Europe’s Response to DeepSeek: Collaborative Models, Unified Infrastructure, and Specialized Knowledge

The Emergence of AI in Europe
Introduction to DeepSeek
The introduction of DeepSeek in February 2023 has ignited conversations regarding Europe’s position in the global AI arena. While this large language model (LLM) has gained attention due to its competitive pricing and efficiency, its open-source nature and reliance on data stored in China have raised significant security alarms. In response, Italy has entirely banned DeepSeek, followed by restrictions from other European nations concerning its usage by government entities and contractors.
New Initiative: OpenEuroLLM Project
In the same month, the OpenEuroLLM project was launched with the objective of enhancing Europe’s AI competitiveness and digital independence. This initiative seeks to lower barriers for developing and enhancing AI products in the region.
This comes at a crucial time as stakeholders have been pondering which European companies can rival DeepSeek. Mistral AI from France and Aleph Alpha from Germany are frequently mentioned contenders. However, Aleph Alpha has transitioned from foundational LLMs to providing AI infrastructures tailored for various industries and government clients.
Both Mistral AI and Aleph Alpha are involved in the OpenEuropeLLM consortium. This group comprises 20 notable European research institutions and companies and operates under the coordination of Jan Hajič from Charles University in Czechia and co-leader Peter Sarlin from AMD Silo AI in Finland. The goal of this consortium is to create a series of effective, multilingual foundation models aimed at fulfilling demands in commercial, industrial, and public service sectors.
Notably, these models are designed in accordance with Europe’s strict regulatory standards, ensuring that they align with European values. The development process also emphasizes collaboration with open-source and open-science communities, allowing for fine-tuning to meet specific industry and public sector needs.
The Role of Smaller Language Models (SLMs)
Anita Schjøll Abildgaard, CEO of Iris.ai, advocates for a shift towards smaller, domain-specific models, termed SLMs. She believes that embracing these models and fostering open-source collaborations is crucial for advancing Europe’s AI vision.
As the demand for data center power in Europe could triple by 2030, exploring alternative AI approaches that do not rely on large models consuming extensive energy will be essential.
Abildgaard points out that while initiatives like the InvestAI plan and OpenEuroLLM indicate that progress is being made, there is still a significant need for stronger commitment and clarity regarding funding allocations and project timelines.
The Advantages of Small Language Models
SLMs rely on foundational models to produce high-quality training data for their systems. Therefore, for Europe to maintain competitiveness, it’s fundamental to possess both foundational and SLM capabilities.

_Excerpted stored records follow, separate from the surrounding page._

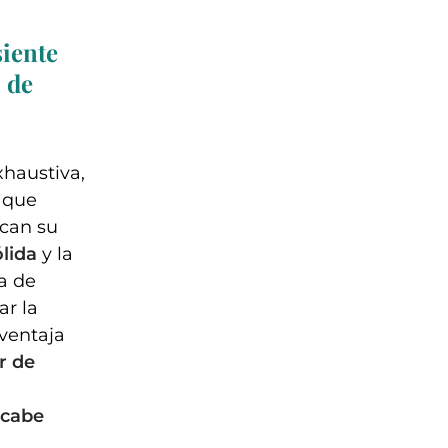
siente
 de
xhaustiva,
 que
zcan su
ólida
y la
a de
ar la
 ventaja
r de
acabe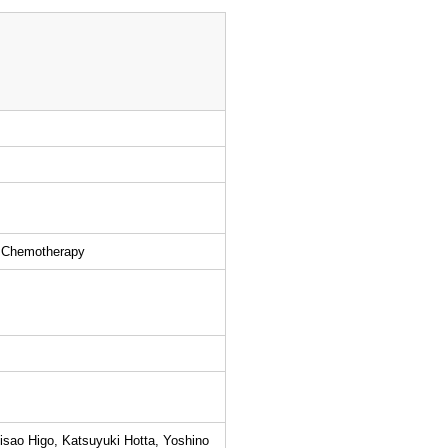
s Chemotherapy
isao Higo, Katsuyuki Hotta, Yoshino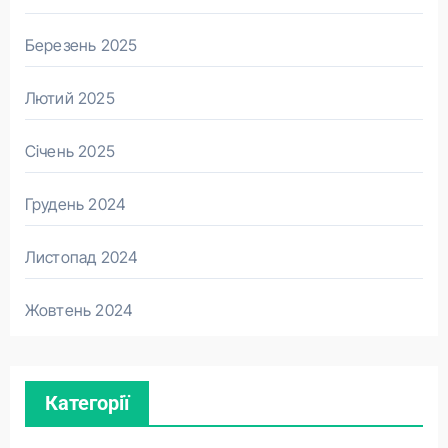
Березень 2025
Лютий 2025
Січень 2025
Грудень 2024
Листопад 2024
Жовтень 2024
Категорії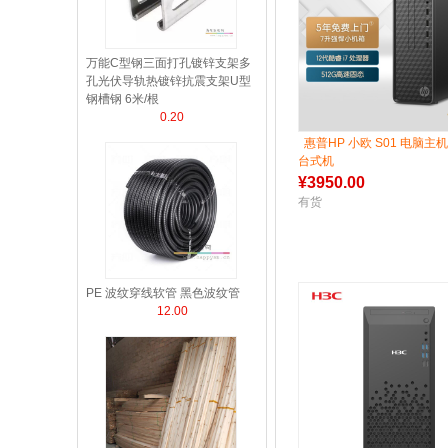
万能C型钢三面打孔镀锌支架多
孔光伏导轨热镀锌抗震支架U型
钢槽钢 6米/根
0.20
惠普HP 小欧 S01 电脑主
台式机
¥
3950.00
有货
PE 波纹穿线软管 黑色波纹管
12.00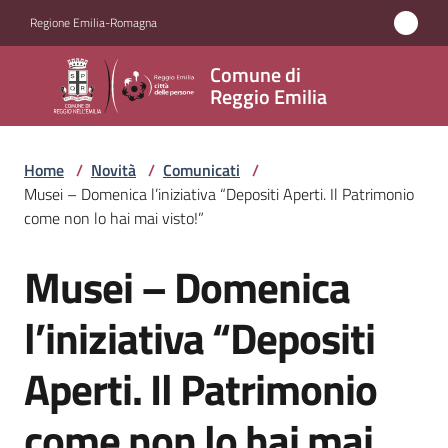
Vai al contenuto
Vai alla navigazione
Vai al footer
Regione Emilia-Romagna
Comune
Comune di
di
Reggio Emilia
Reggio
Emilia
Home
/
Novità
/
Comunicati
/
Musei – Domenica l’iniziativa “Depositi Aperti. Il Patrimonio
come non lo hai mai visto!”
Amministrazione
Musei – Domenica
Salta al contenuto
Servizi
l’iniziativa “Depositi
Novità
Aperti. Il Patrimonio
Menu selezionato
Vivere
come non lo hai mai
Reggio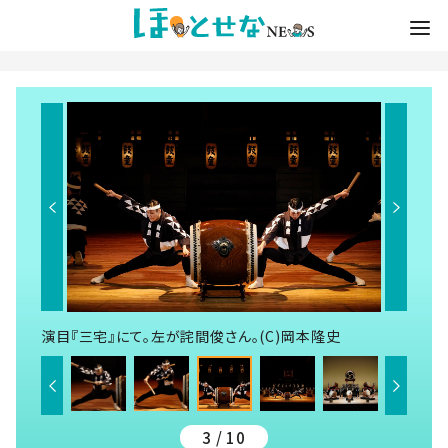
演目『三宅』にて。左が詫間俊さん。(C)岡本隆史
3 / 10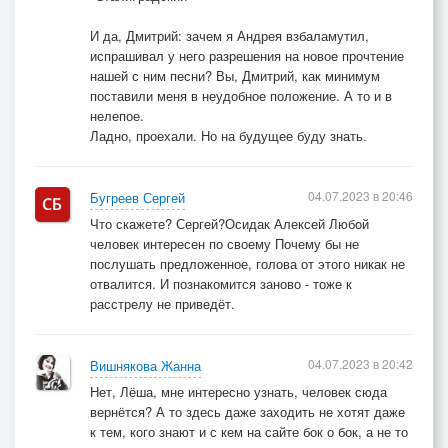
И да, Дмитрий: зачем я Андрея взбаламутил,
испрашивал у него разрешения на новое прочтение
нашей с ним песни? Вы, Дмитрий, как минимум
поставили меня в неудобное положение. А то и в
нелепое.
Ладно, проехали. Но на будущее буду знать.
04.07.2023 в 20:46
Бугреев Сергей
Что скажете? Сергей?Осидак Алексей Любой
человек интересен по своему Почему бы не
послушать предложенное, голова от этого никак не
отвалится. И познакомится заново - тоже к
расстрелу не приведёт.
04.07.2023 в 20:42
Вишнякова Жанна
Нет, Лёша, мне интересно узнать, человек сюда
вернётся? А то здесь даже заходить не хотят даже
к тем, кого знают и с кем на сайте бок о бок, а не то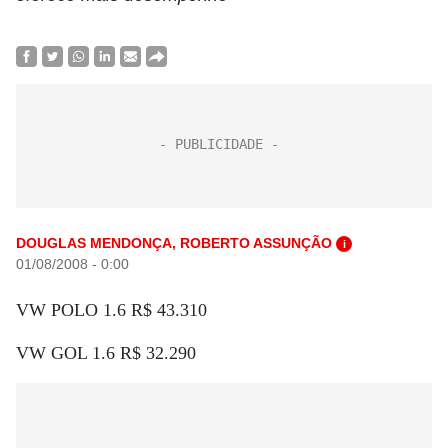
DOUGLAS MENDONÇA, ROBERTO ASSUNÇÃO
i
01/08/2008 - 0:00
VW POLO 1.6 R$ 43.310
VW GOL 1.6 R$ 32.290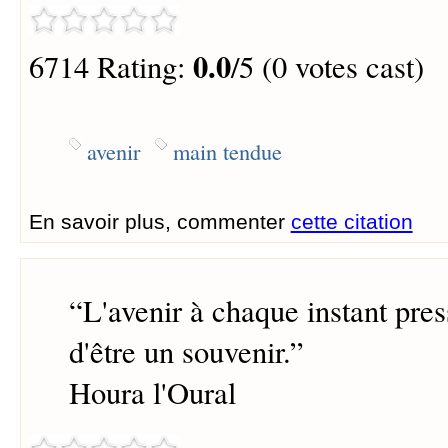
0.0
6714 Rating:
/5 (0 votes cast)
avenir
main tendue
En savoir plus, commenter
cette citation
“
L'avenir à chaque instant pres
d'être un souvenir.
”
Houra l'Oural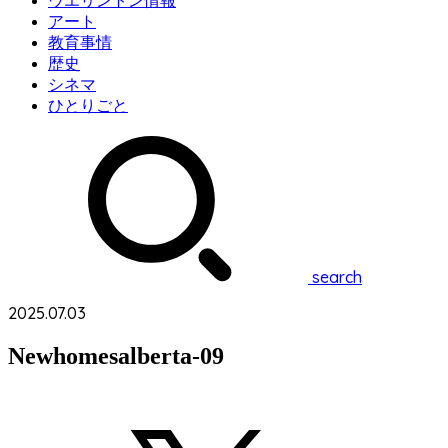
ウエリントン情報
アート
教育事情
歴史
シネマ
ひとりごと
search
2025.07.03
Newhomesalberta-09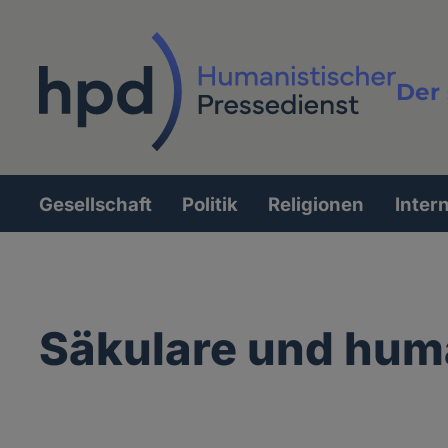
Direkt
zum
Inhalt
Der 
Vollt
Gesellschaft
Politik
Religionen
Inter
Hauptnavigation
Säkulare und hum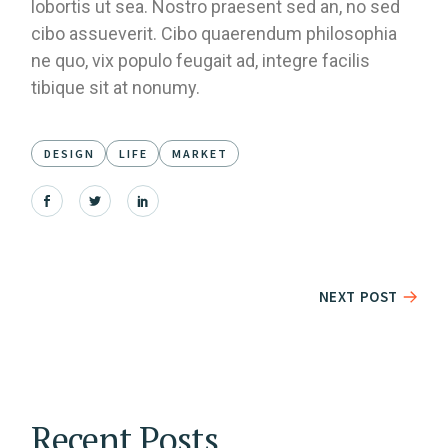
lobortis ut sea. Nostro praesent sed an, no sed
cibo assueverit. Cibo quaerendum philosophia
ne quo, vix populo feugait ad, integre facilis
tibique sit at nonumy.
DESIGN
LIFE
MARKET
NEXT POST
Recent Posts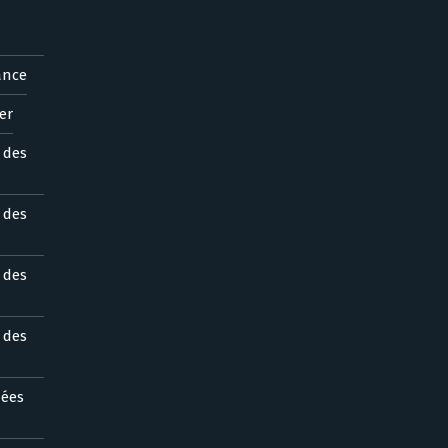
ance
er
s des
s des
s des
s des
nées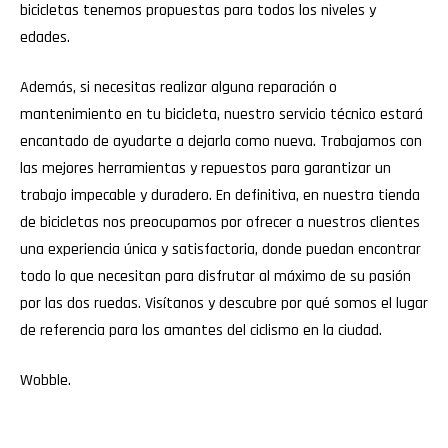
bicicletas tenemos propuestas para todos los niveles y
edades.
Además, si necesitas realizar alguna reparación o
mantenimiento en tu bicicleta, nuestro servicio técnico estará
encantado de ayudarte a dejarla como nueva. Trabajamos con
las mejores herramientas y repuestos para garantizar un
trabajo impecable y duradero. En definitiva, en nuestra tienda
de bicicletas nos preocupamos por ofrecer a nuestros clientes
una experiencia única y satisfactoria, donde puedan encontrar
todo lo que necesitan para disfrutar al máximo de su pasión
por las dos ruedas. Visítanos y descubre por qué somos el lugar
de referencia para los amantes del ciclismo en la ciudad.
Wobble
.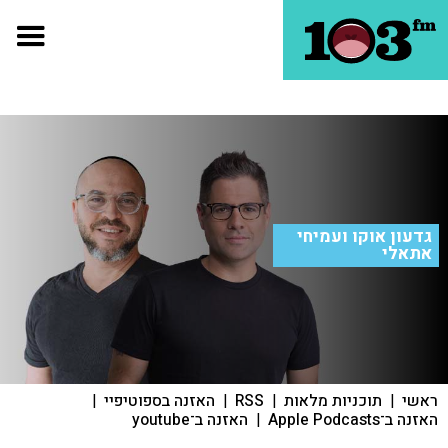
גדעון אוקו ועמיחי
אתאלי
ראשי
|
תוכניות מלאות
|
RSS
|
האזנה בספוטיפיי
|
האזנה ב־Apple Podcasts
|
האזנה ב־youtube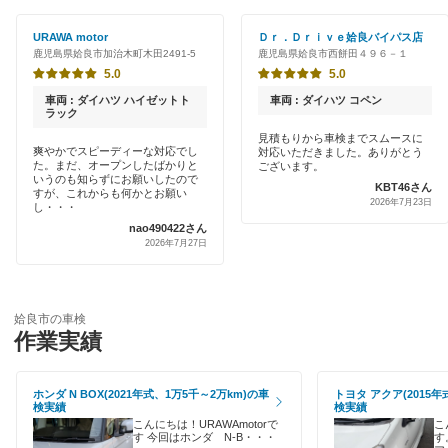
初めて来店割りあり
オートバックス
URAWA motor
Ｄｒ．Ｄｒｉｖｅ姶良バイパス店
出水市
鹿児島県姶良市加治木町木田2491-5
鹿児島県姶良市西餅田４９６－１
新車初回割りあり
伊藤忠エネクス
5.0
5.0
いちき串木野市
早割りあり
車両 : ダイハツ ハイゼットト
車両 : ダイハツ コペン
南国あんしん車検
ラック
指宿市
クレジットカードOK
見積もりから車検までスムースに
爽やかでスピーディーな対応でし
対応いただきました。ありがとう
車検のコバック
大島郡
た。まだ、オープンしたばかりと
ございます。
土日祝OK
いうのも知らずにお願いしたので
KBT46さん
すが、これからも何かとお願い
安心WE！車検
鹿児島市
2026年7月23日
し・・・
代車あり
nao490422さん
鹿屋市
2026年7月27日
閉じる
引取り・納車あり
肝属郡
輸入車OK
姶良市の車検
霧島市
作業実績
ハイブリッド車OK
薩摩郡
EV車OK
ホンダ N BOX(2021年式、1万5千～2万km)の車
トヨタ アクア(2015年
検実績
検実績
薩摩川内市
120分以内の車検
こんにちは！URAWAmotorで
こ
す 今回はホンダ N-B・・・
す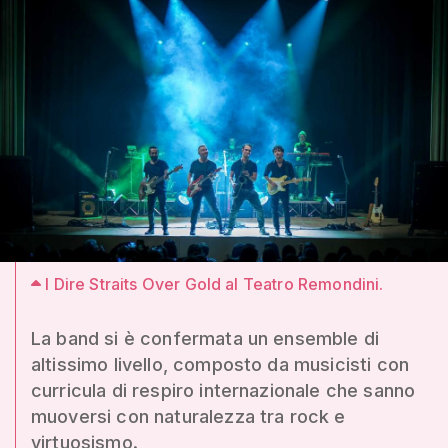
I Dire Straits Over Gold al Teatro Remondini.
La band si è confermata un ensemble di
altissimo livello, composto da musicisti con
curricula di respiro internazionale che sanno
muoversi con naturalezza tra rock e
virtuosismo.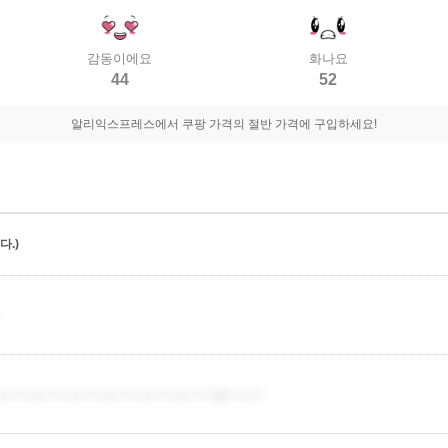
감동이에요
화나요
44
52
알리익스프레스에서 쿠팡 가격의 절반 가격에 구입하세요!
.)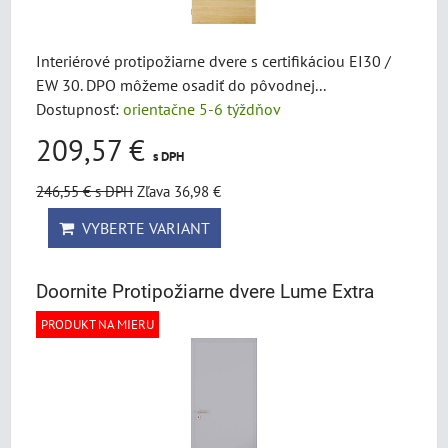
Interiérové protipožiarne dvere s certifikáciou EI30 /
EW 30. DPO môžeme osadiť do pôvodnej...
Dostupnosť:
orientačne 5-6 týždňov
209,57 €
s DPH
246,55 €
s DPH
Zľava 36,98 €
VYBERTE VARIANT
Doornite Protipožiarne dvere Lume Extra
PRODUKT NA MIERU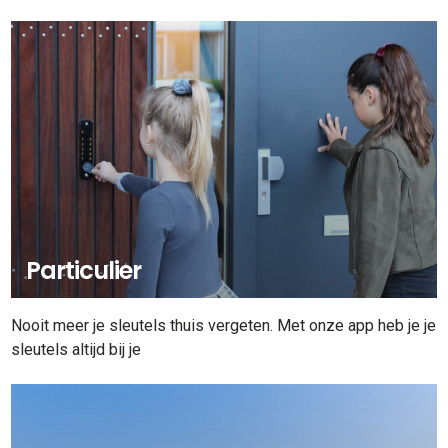
Particulier
Nooit meer je sleutels thuis vergeten. Met onze app heb je je
sleutels altijd bij je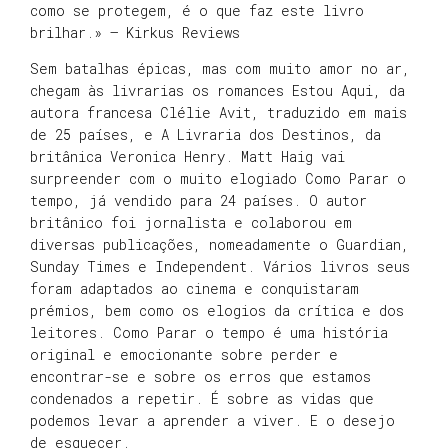
como se protegem, é o que faz este livro
brilhar.» – Kirkus Reviews
Sem batalhas épicas, mas com muito amor no ar,
chegam às livrarias os romances Estou Aqui, da
autora francesa Clélie Avit, traduzido em mais
de 25 países, e A Livraria dos Destinos, da
britânica Veronica Henry. Matt Haig vai
surpreender com o muito elogiado Como Parar o
tempo, já vendido para 24 países. O autor
britânico foi jornalista e colaborou em
diversas publicações, nomeadamente o Guardian,
Sunday Times e Independent. Vários livros seus
foram adaptados ao cinema e conquistaram
prémios, bem como os elogios da crítica e dos
leitores. Como Parar o tempo é uma história
original e emocionante sobre perder e
encontrar-se e sobre os erros que estamos
condenados a repetir. É sobre as vidas que
podemos levar a aprender a viver. E o desejo
de esquecer.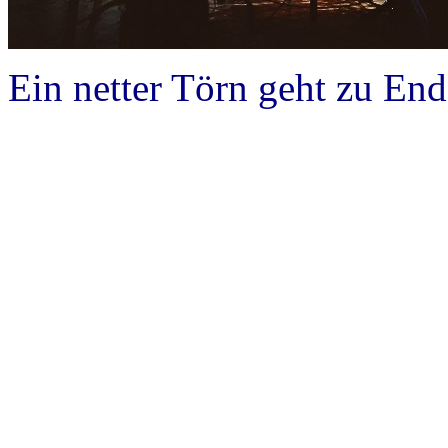
Ein netter Törn geht zu End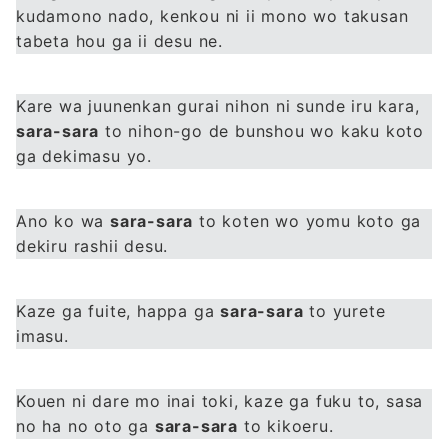
kudamono nado, kenkou ni ii mono wo takusan
tabeta hou ga ii desu ne.
Kare wa juunenkan gurai nihon ni sunde iru kara,
sara-sara
to nihon-go de bunshou wo kaku koto
ga dekimasu yo.
Ano ko wa
sara-sara
to koten wo yomu koto ga
dekiru rashii desu.
Kaze ga fuite, happa ga
sara-sara
to yurete
imasu.
Kouen ni dare mo inai toki, kaze ga fuku to, sasa
no ha no oto ga
sara-sara
to kikoeru.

SLMs are often more economical and can be tailored to better meet the specific requirements of businesses. Many actual business cases don’t call for the extensive capabilities of large models. Victor Botev, CTO and co-founder of Iris.ai, notes that distilling necessary knowledge into smaller models tends to be a more efficient and cost-effective strategy.
SLMs have particular effectiveness in areas that demand rapid decision-making, such as agent-based workflows where multiple small models work together. They can also be particularly beneficial in specialized fields like healthcare and chemistry.
Botev highlights the risk of "catastrophic forgetting" when training large models on complex tasks, such as understanding DNA structures. Smaller models allow for specialization without this drawback, making them a safer choice.
Besides, SLMs consume significantly less energy. Botev showcases a striking difference in resource requirements: a 1 billion parameter model can need up to 60,000 times fewer computational resources than a 400 billion parameter model. This aligns with Europe’s sustainability goals.
Leveraging Transparency and Collaboration
Botev emphasizes the burgeoning landscape of open-source collaboration. For instance, projects like DeepSeek have made open-sourcing techniques to build small models from large ones accessible, with over 10,000 distilled models now available on platforms like Hugging Face. Additionally, reinforcement learning is emerging as a viable method for customization.
Abildgaard advocates for European startups to adopt a similar approach to open-access publishing. She proposes that companies receiving EU funding should be encouraged to convert part of their work, especially foundational models, into open-source assets to foster greater collaboration and transparency.
The Need for More SLMs in Europe
Despite the noted advantages, the development of SLMs in Europe has been somewhat slow. One noteworthy company is Malted AI based in Scotland, which specializes in converting the outputs of large models into more manageable smaller ones. Their technology allows businesses to utilize SLMs that address specific domain challenges while achieving substantial cost savings.
Rather than solely focusing on scalability, Europe has the opportunity to lead by promoting smart, open, and sustainable AI solutions. By investing in foundational models along with the supporting ecosystems, Europe can create an environment that encourages agile development, cooperation, and finetuning. The path ahead likely involves nurturing the smallest, most effective AI models available.